School choice has fostered competition, and with that has come student recruitment, growing marketing budgets and branding for public schools.
The spring semester, January through May, is when schools tend to pick up their recruitment and marketing efforts in hopes of retaining current students, snagging new ones and securing the roughly $5,000 in revenue each child generates in state money. For charter schools, which are privately owned but operated with public money, that figure is about $6,000 per student.
School choice is no longer just between traditional public schools and private schools. The old ways of communicating with parents – sending home a flier with each kid – is no longer effective.
The new, competitive environment has school administrators and school boards trying to find the right combination of appropriate spending and return on investment.
Denise Birdwell, superintendent of Higley Unified School District, said the district spends between $30,000 and $60,000 a year on marketing and branding. She said it’s worth it because losing students to neighboring districts or charter schools will cost more in lost revenue.
“There are two sides to this world: Some people don’t want to speak about education as a business and there are others who say, ‘Why don’t you act more like a business?’” Birdwell said. “The reality is there is a business side to education and the consumer is the student.”
The competition isn’t just between traditional districts and charters. Districts compete with each other because children are allowed to cross boundaries to attend school. Arizona also has homeschooling, online instruction, a program that uses public money for students to attend private schools, and dollar-for-dollar tax credits for organizations that offer scholarships to private schools.
Before school choice, the communications emphasis was on getting information to the media and fliers were sent home with students to inform parents about school activities, said Birdwell, who has been in education for 30 years.
Branding didn’t exist for schools until about a decade ago, but has become important today, Birdwell said.
“You have to sell programs,” she said. “What is it the consumer wants and is it there to compete with those that have sprung up all around you?”
Craig Pletenik, spokesman for Phoenix Union High School District, said there are 80 charter schools within the district, 45 of them for high school kids.
The district also has to contend with New Schools for Phoenix, a nonprofit associated with the Arizona Charter Schools Association that aims to open 25 A-rated schools by 2020 to serve students in poverty. The program trains leaders who want to open a new school, replicate a successful one or reform a failing one.
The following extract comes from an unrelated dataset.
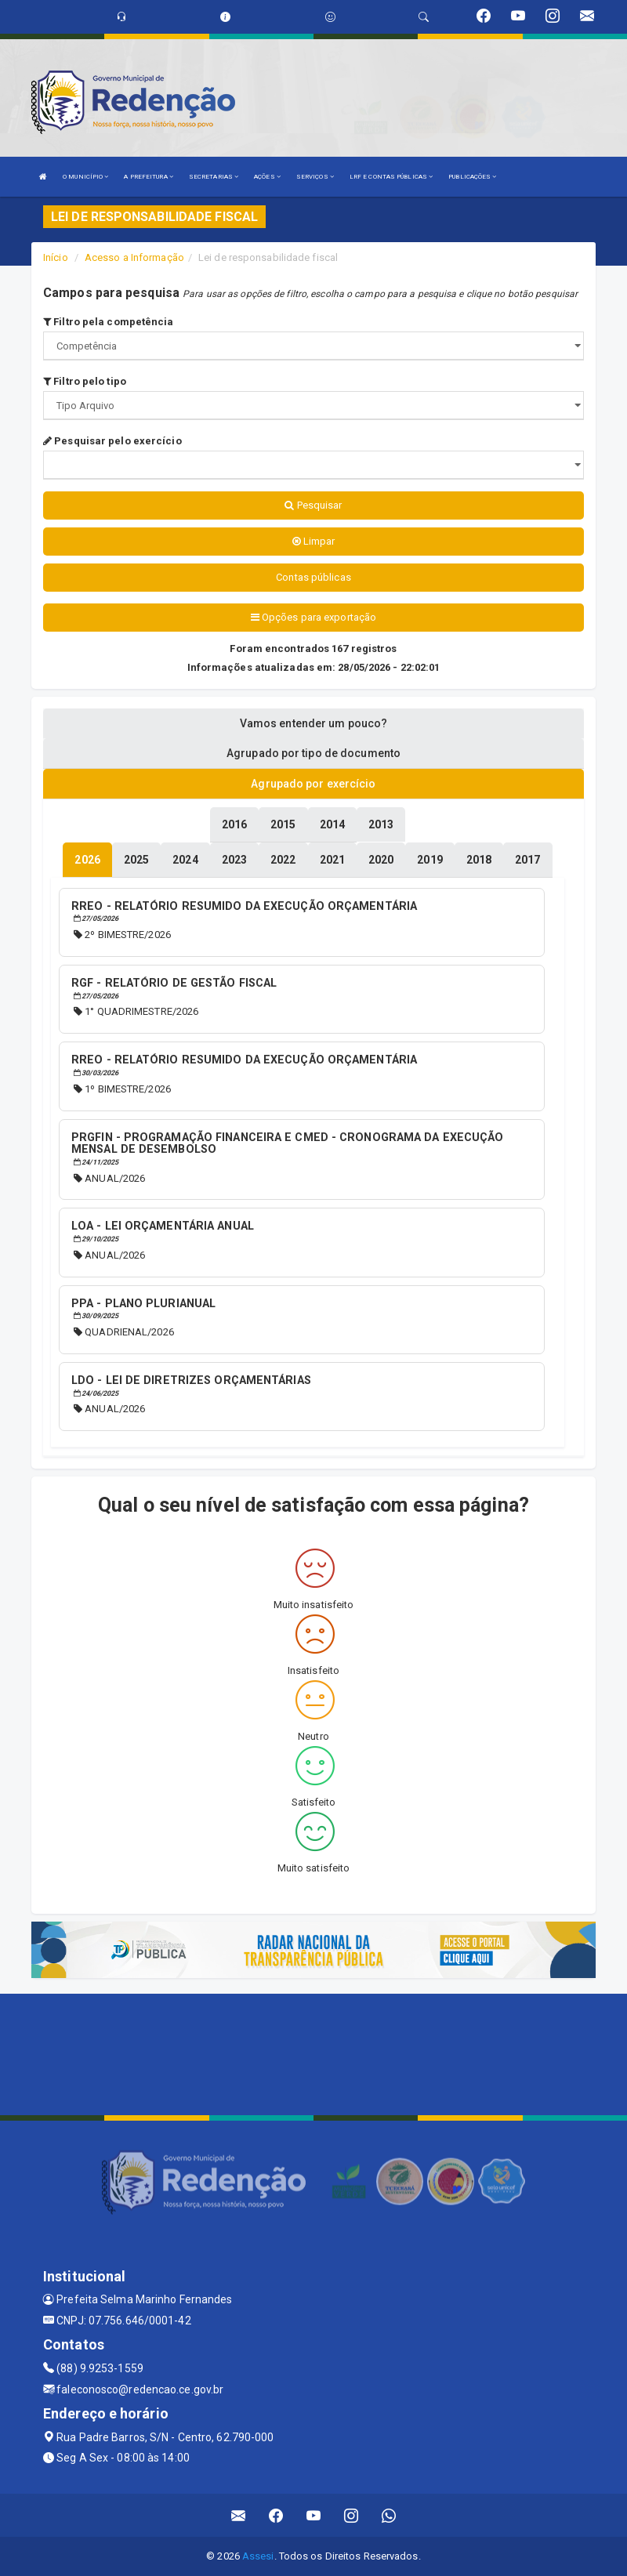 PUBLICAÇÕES (472, 176)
Pletenik said the district spends roughly $2 per student on marketing, or $54,000 a year. He said it has bought space on billboards, sent mailers into the edges of neighboring districts and recently bought air time on a radio station to advertise “Experience Phoenix Union: High School Expo,” a student recruiting and school marketing fair that was held Jan. 24 at Phoenix College.
The expo featured demonstrations from student dance and musical groups and information booths. It aimed at showcasing all of the experiences a kid between the ages of 14 and 18 would want in a high school.
Pletenik said the district highlights its improving academic achievement. But its marketing also differentiates it from charter schools by emphasizing that it is a full-service district that still has art, performing arts, athletics, athletic equipment and offers Junior ROTC, band and numerous other extracurricular activities.
“We think in our district in particular, even though a kid might be 14 years old, we think they have a big say in where they’re going,” Pletenik said.
The district’s enrollment has increased by 900 over the past two years and is now topping 27,000 for the first time in more than 30 years, he said.
“When we talk about school choice, students and parents are still choosing our schools,” he said.
Monica Stigler, an Arizona State University graduate student who prepared a policy analysis on parent choices for the Morrison Institute, said parents from all backgrounds choose schools primarily based on academic performance. But there are host of other reasons.
For instance, she said, parents in low-income areas often choose schools based on security or crime rates, while another segment of parents, particularly single parents, might consider transportation or lack of transportation when choosing a school outside their boundaries. Tradition can also play a part in choosing schools.
Stigler said studies have shown that schools are marketing themselves using emotional themes, logos and incentives rather than hard evidence of academic achievement.
Schools might emphasize their cultural diversity or programs not found anywhere else along with their achievement levels.
“They want to highlight their better qualities,” Stigler said.
Rebecca Halonen, co-founder of Create Academy, a proposed charter school that is within the boundaries of Phoenix Union, doesn’t have much of a marketing budget. She doesn’t even have a school location yet. But she’s been knocking on doors in south Phoenix since August trying to recruit the 200 students planned for the school’s opening this fall.
The school has been given a contract to operate and is part of the New Schools for Phoenix program. It has been holding low-key community events to get the word out that it is trying to bring an arts program to a neighborhood that doesn’t have one.
Halonen said there are plans to buy radio airtime as opening day draws nearer. But for now the proposed school depends on relationships the staff and board members have in the community, as well as word-of-mouth.
Halonen said she doesn’t necessarily see the school, which will also be within the Phoenix Elementary School District boundaries, as competing with the districts. She would even like to see a partnership with a district down the road.
“We see ourselves as being able to offer something that district schools have difficulty offering,” Halonen said.